***
Sesampainya di sana, suasana sangat sepi. Ini kesempatanku. Dengan hati-hati, aku mulai mendekati mereka yang sedang memantau rumah Federico dengan cara bersembunyi di balik pohon-pohon di belakang mereka. Sasaran utamaku adalah orang di sebelah kiri terlebih dahulu karena ia memegang belati di tangannya. Rencanaku sederhana: menyerang dengan menikam lehernya lalu merebut pisau kecilnya.
Orang di sebelah kanan pasti tersadar saat mendengar teriakan temannya yang terkena tusukan. Dengan kesempatan yang sudah aku ambil dengan merebut belati, aku langsung menyabet lehernya. Setelah keduanya tewas, aku segera mengikat tangan mereka dengan tali dan mengirim mereka ke markas Vicenzo melalui bantuan kedua sahabatku lainnya yang bekerja sebagai jasa angkut barang, Rafael dan Andres.
Tanpa berlama-lama....
Tap! Tap! Tap! Tap! Aku berada tepat di belakang orang di sebelah kiri, kemudian dengan cepat aku mengeluarkan pisau dan menusuk lehernya.

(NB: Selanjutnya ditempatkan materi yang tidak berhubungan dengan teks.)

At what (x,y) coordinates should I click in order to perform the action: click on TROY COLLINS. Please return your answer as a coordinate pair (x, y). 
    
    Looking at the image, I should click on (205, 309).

Jleb! "Arrgghh. To-tolong, tolong aku, Baltasar!" teriaknya meminta pertolongan rekan di sebelah kanannya.
Saat berteriak, ia secara tidak sengaja menjatuhkan belatinya. Tanpa ragu, aku segera meraih belati itu dan dengan cepat menyabet leher orang di sebelah kanan yang bernama Baltasar.
Srat! "Uakkh, sialan kau! Berani-beraninya kau menyerang kami berdua saat lengah," ucapnya sambil memegangi lehernya yang tersayat.

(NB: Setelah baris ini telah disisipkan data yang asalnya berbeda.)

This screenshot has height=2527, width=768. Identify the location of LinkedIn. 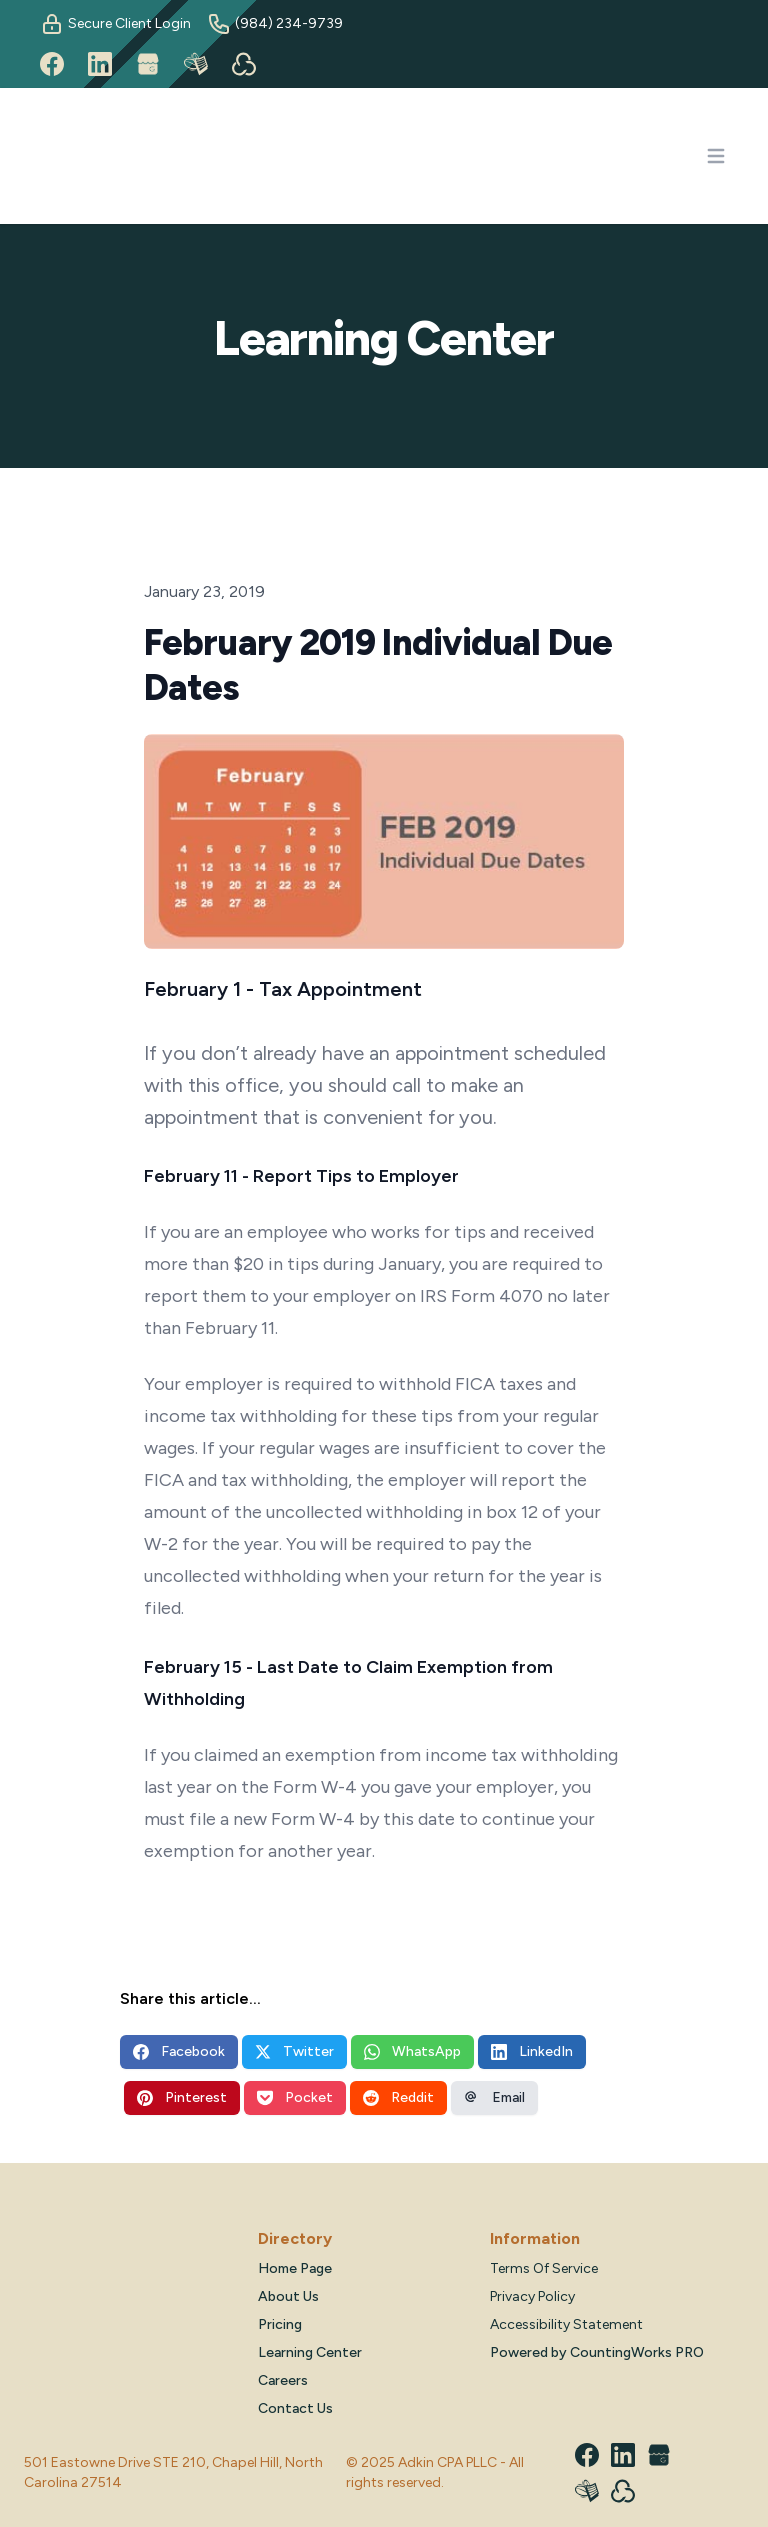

Ternyata, rencanaku tidak berjalan mulus. Kukira dengan menyabet lehernya ia akan langsung tewas. Tapi Baltasar, dia lumayan kuat juga.

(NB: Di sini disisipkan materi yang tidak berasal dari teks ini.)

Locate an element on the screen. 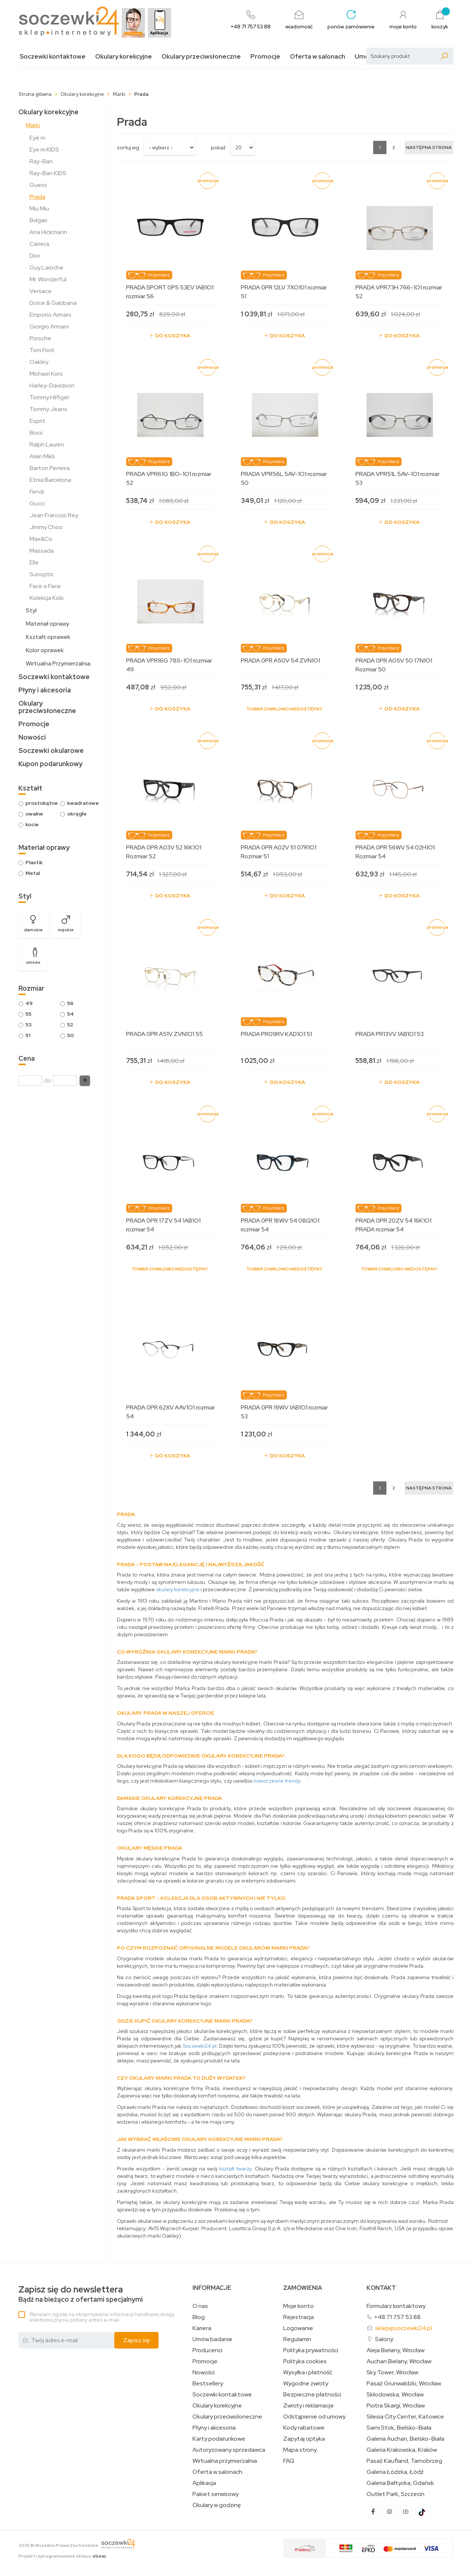 The image size is (472, 2576). Karty podarunkowe is located at coordinates (218, 2439).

Baltasar langsung melayangkan tinjunya ke arahku. Dengan cepat aku berusaha menahan serangannya menggunakan kedua tanganku. Tapi serangannya begitu kuat, membuat kedua tanganku terasa seperti mau patah, rasanya sangat sakit.
Buk! Buk! Buk! Serangan Baltasar tidak hanya satu-dua-tiga kali tapi bertubi-tubi. "Berapa lama kau akan bertahan, Bung? Menyerahlah saja kalau tidak tanganmu akan patah, loh. Dasar... uarrgghh."